Corporate raider Carl Icahn prevents sale to Fujifilm by cutting last-minute deal with Xerox.
Between them, Icahn and Deason now own 15pc of Xerox.
‘Absent a viable, timely transaction with Fujifilm, the Xerox board believes it is in the best interests of the company and all of its shareholders to terminate the proposed transaction’
– XEROX BOARD
As shareholders, they opposed the proposed $6.1bn takeover of US firm Xerox by Fujifilm.
For its part, Fujifilm is disputing the latest deal and has warned it could go legal.
“We do not believe that Xerox has a legal right to terminate our agreement,” Fujifilm said in a statement.
“We are reviewing all of our available options, including bringing a legal action seeking damages.”
Copying machine error
Xerox said that the agreement to combine the company with Fuji Xerox was being prevented due to, among other things, the failure by Fujifilm to deliver the audited financials of Fuji Xerox by 15 April.
Under the terms of the new deal with Icahn and Deason, Xerox has appointed five new members to its board of directors, while five previous board members have resigned.
In addition, Xerox CEO Jeff Jacobson will resign from the company and the board.
In a statement, Xerox said: “Over the past several weeks, the Xerox board has repeatedly requested that Fujifilm immediately enter into negotiations on improved terms for a proposed transaction. Despite our insistence, Fujifilm provided no assurance that it will do so within an acceptable timeframe.
“The Xerox board believes that the transaction cannot reasonably be expected to be completed under these circumstances, particularly given the court’s injunction of the transaction and the lack of shareholder support for the transaction on current terms, as well as the unresolved accounting issues at Fuji Xerox.

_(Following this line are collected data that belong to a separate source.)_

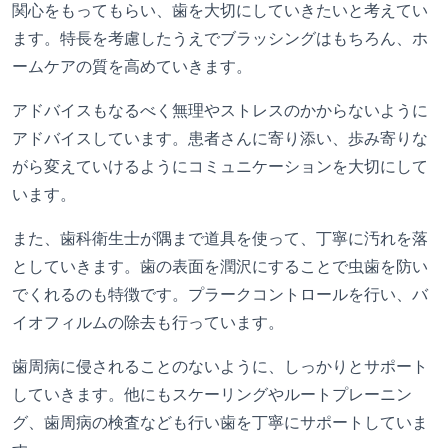
関心をもってもらい、歯を大切にしていきたいと考えてい
ます。特長を考慮したうえでブラッシングはもちろん、ホ
ームケアの質を高めていきます。
アドバイスもなるべく無理やストレスのかからないように
アドバイスしています。患者さんに寄り添い、歩み寄りな
がら変えていけるようにコミュニケーションを大切にして
います。
また、歯科衛生士が隅まで道具を使って、丁寧に汚れを落
としていきます。歯の表面を潤沢にすることで虫歯を防い
でくれるのも特徴です。プラークコントロールを行い、バ
イオフィルムの除去も行っています。
歯周病に侵されることのないように、しっかりとサポート
していきます。他にもスケーリングやルートプレーニン
グ、歯周病の検査なども行い歯を丁寧にサポートしていま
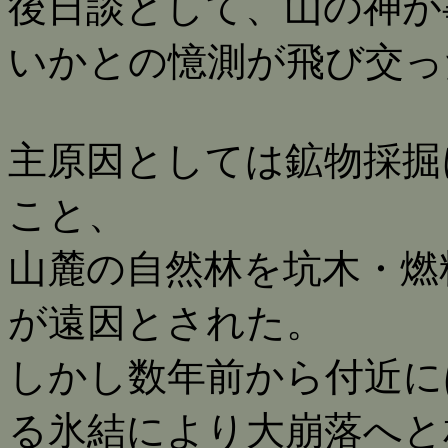
後日談として、山の神が
いかとの憶測が飛び交っ
主原因としては鉱物採掘
こと、
山麓の自然林を坑木・燃
が遠因とされた。
しかし数年前から付近に
る氷結により大崩落へと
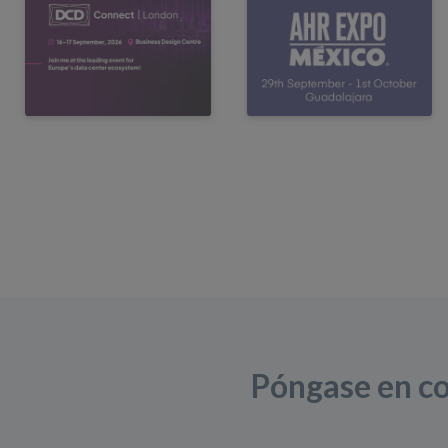
Póngase en co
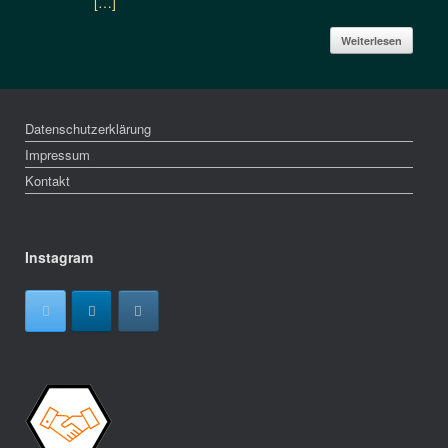
[…]
Weiterlesen
Datenschutzerklärung
Impressum
Kontakt
Instagram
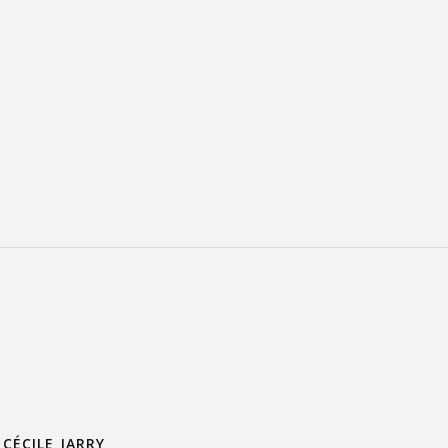
CÉCILE JARRY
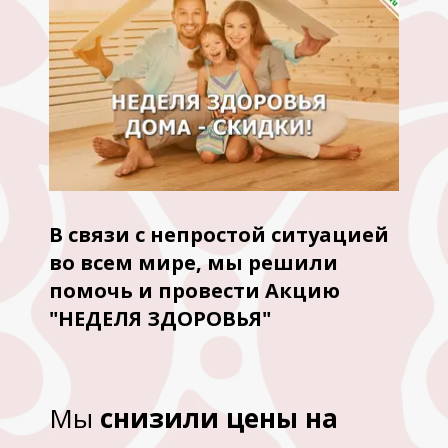
В связи с непростой ситуацией
во всем мире, мы решили
помочь и провести Акцию
"НЕДЕЛЯ ЗДОРОВЬЯ"
Мы
снизили цены на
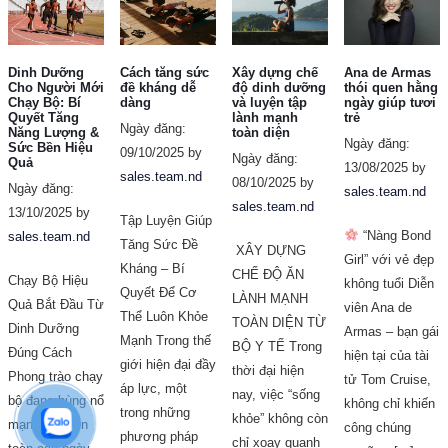
Dinh Dưỡng
Cách tăng sức
Xây dựng chế
Ana de Armas
Cho Người Mới
đề kháng dễ
độ dinh dưỡng
thói quen hằng
Chạy Bộ: Bí
dàng
và luyện tập
ngày giúp tươi
Quyết Tăng
lành mạnh
trẻ
Ngày đăng:
Năng Lượng &
toàn diện
Ngày đăng:
Sức Bền Hiệu
09/10/2025 by
Ngày đăng:
Quả
13/08/2025 by
sales.team.nd
08/10/2025 by
Ngày đăng:
sales.team.nd
sales.team.nd
13/10/2025 by
Tập Luyện Giúp
“Nàng Bond
sales.team.nd
Tăng Sức Đề
XÂY DỰNG
Girl” với vẻ đẹp
Kháng – Bí
CHẾ ĐỘ ĂN
Chạy Bộ Hiệu
không tuổi Diễn
Quyết Để Cơ
LÀNH MẠNH
Quả Bắt Đầu Từ
viên Ana de
Thể Luôn Khỏe
TOÀN DIỆN TỪ
Dinh Dưỡng
Armas – bạn gái
Mạnh Trong thế
BỘ Y TẾ Trong
Đúng Cách
hiện tại của tài
giới hiện đại đầy
thời đại hiện
Phong trào chạy
tử Tom Cruise,
áp lực, một
nay, việc “sống
bộ đang bùng nổ
không chỉ khiến
trong những
khỏe” không còn
mạnh mẽ trên
công chúng
phương pháp
chỉ xoay quanh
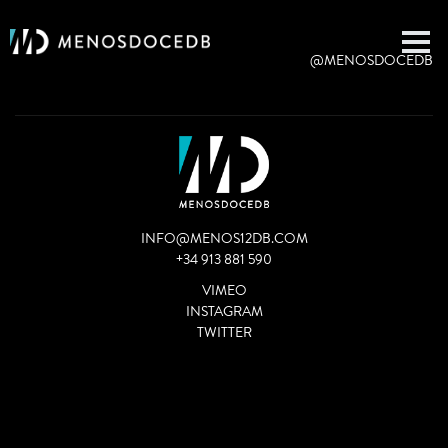
@MENOSDOCEDB
INFO@MENOS12DB.COM
+34 913 881 590
VIMEO
INSTAGRAM
TWITTER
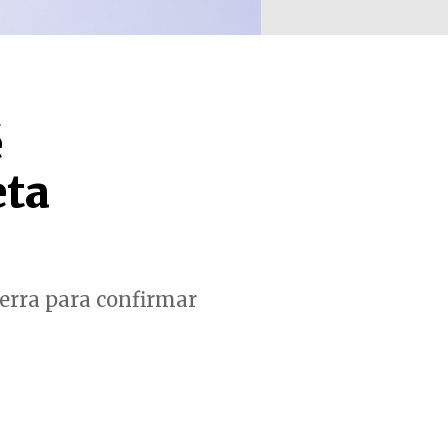
é
eta
erra para confirmar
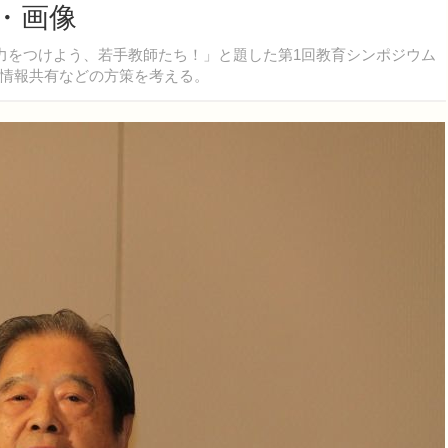
・画像
業力をつけよう、若手教師たち！」と題した第1回教育シンポジウム
情報共有などの方策を考える。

“The board also considered the potential instability and business disruption during a proxy contest. Absent a viable, timely transaction with Fujifilm, the Xerox board believes it is in the best interests of the company and all of its shareholders to terminate the proposed transaction and enter a new settlement agreement with Icahn and Deason. Under the agreement, the Xerox board will be reconstituted to determine the best path forward to maximise value for Xerox shareholders.”